Hello, my name is Paul, and I am the voiceover for a ministry provided to you by Jim Pugh at God Is Government called Your Daily Bread, taken from Christ’s teaching of the Lord’s Prayer in Matthew 6, verse 11. This is a daily devotion ministry focused not only on uplifting Scripture, but Scripture that will grow your spiritual connection with Christ. We hope that you receive these devotions to uplift you, encourage you, but most importantly, advance your knowledge base of the Holy Scriptures. Today’s focused discussion will be on spiritual defection. The Bible makes a huge issue out of spiritual defection about having the revelation of God, understanding the revelation of God, and then turning your back and walking away from it.

And it’s not just the New Testament. That kind of issue is all over the Old Testament. In fact, that was painfully the agony of the prophets who were crying out to unfaithful Israel and unfaithful Judah repeatedly saying to them, you have backslidden, as Jeremiah puts it, or as Isaiah puts it, you have forsaken the Lord your God, you have walked away. That is a repeated issue in the Old Testament to which the prophets spoke. In fact, it wasn’t just Israel. For example, in Isaiah 16.9, God says to Moab, I will water you with my tears, my heart will sound like a harp.

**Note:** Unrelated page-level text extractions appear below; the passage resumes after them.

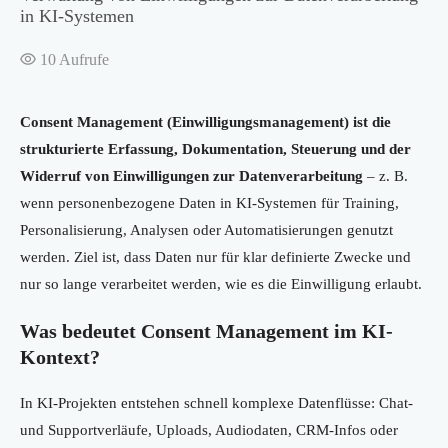
in KI-Systemen
10
Aufrufe
Consent Management (Einwilligungsmanagement) ist die
strukturierte Erfassung, Dokumentation, Steuerung und der
Widerruf von Einwilligungen zur Datenverarbeitung
– z. B.
wenn personenbezogene Daten in KI-Systemen für Training,
Personalisierung, Analysen oder Automatisierungen genutzt
werden. Ziel ist, dass Daten nur für klar definierte Zwecke und
nur so lange verarbeitet werden, wie es die Einwilligung erlaubt.
Was bedeutet Consent Management im KI-
Kontext?
In KI-Projekten entstehen schnell komplexe Datenflüsse: Chat-
und Supportverläufe, Uploads, Audiodaten, CRM-Infos oder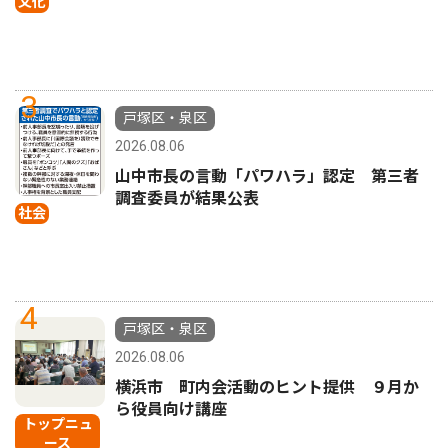
文化
3
戸塚区・泉区
2026.08.06
山中市長の言動「パワハラ」認定 第三者
調査委員が結果公表
社会
4
戸塚区・泉区
2026.08.06
横浜市 町内会活動のヒント提供 ９月か
ら役員向け講座
トップニュ
ース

That is God weeping over the disinterest of Moab in the truth concerning him to which they had been exposed. The sadness of God is played out in the melancholy plucking of a harp, and God weeps through Isaiah over Moab and Moab’s defection. Further in Isaiah 22, a little section in verses 12 to 14, where again God is weeping through the prophet, and it says, the Lord God calls for weeping and mourning and baldness and sackcloth, which were physical symbols of a broken heart. It isn’t just the theology of defection, it’s the pain of defection that grips God.

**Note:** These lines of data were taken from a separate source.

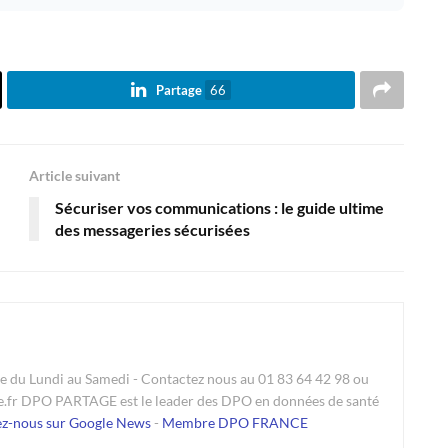
Partage
66
Article suivant
Sécuriser vos communications : le guide ultime
des messageries sécurisées
du Lundi au Samedi - Contactez nous au 01 83 64 42 98 ou
e.fr DPO PARTAGE est le leader des DPO en données de santé
ez-nous sur Google News
-
Membre DPO FRANCE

It’s not just the defection itself for its own sake, it’s the pain that God feels over that defection. In Isaiah 59.13, the people are indicted by the prophet because they have departed from our God, departed from our God. That is the God who belongs to us, the God who has revealed himself to us, the God we know about, and Jeremiah perhaps leads in providing for us the insight into this kind of defection, Jeremiah, who spoke the word of God repeatedly to Judah. He says in chapter 2 verse 13, this is God speaking through the prophet, for my people have committed two evils, they have forsaken me, the fountain of living waters, to hew for themselves systems, broken systems that can hold no water, substituting something for God, the very God they know, the very God who has revealed himself to them repeatedly.

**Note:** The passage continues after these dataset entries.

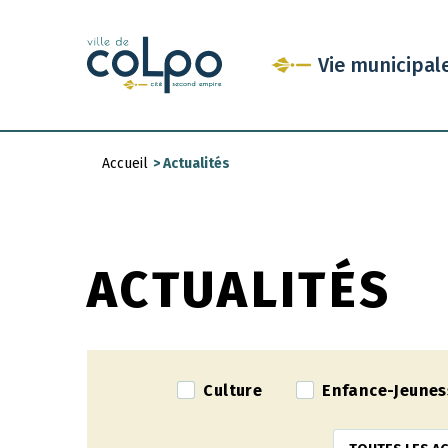
Aller
au
Vie municipal
contenu
principal
Accueil
>
Actualités
Fil
d'Ariane
ACTUALITÉS
Culture
Enfance-Jeunes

Later in that chapter in verse 19, your own wickedness will correct you, your apostasies will reprove you. You have lain down as a harlot. That refers to creating idols in groves and worshiping those idols, a kind of spiritual adultery, spiritual harlotry. And though you wash yourself with lye and use much soap, the stain of your iniquity is before me, declares the Lord God. Again, the dire circumstances and results are pronounced upon a people who defect from the God who has revealed himself to them. In chapter 3 verse 20, the prophet writes, The words of God surely as a woman treacherously departs from her lover, so, or her companion, her husband, so you have dealt treacherously with me, O house of Israel, declares the Lord.

A voice is heard on the bare heights, the weeping, and the supplications of the sons of Israel, because they have perverted their way, they have forgotten the Lord their God. The agony of all of this reaches the heart of God himself. And his tears are laid out in the book of Jeremiah. Jeremiah is known as the weeping prophet. Chapter 9 verse 18, Let them make haste and take up a wailing for us, that our eyes may shed tears and our eyelids flow with water, for a voice of wailing is heard from Zion.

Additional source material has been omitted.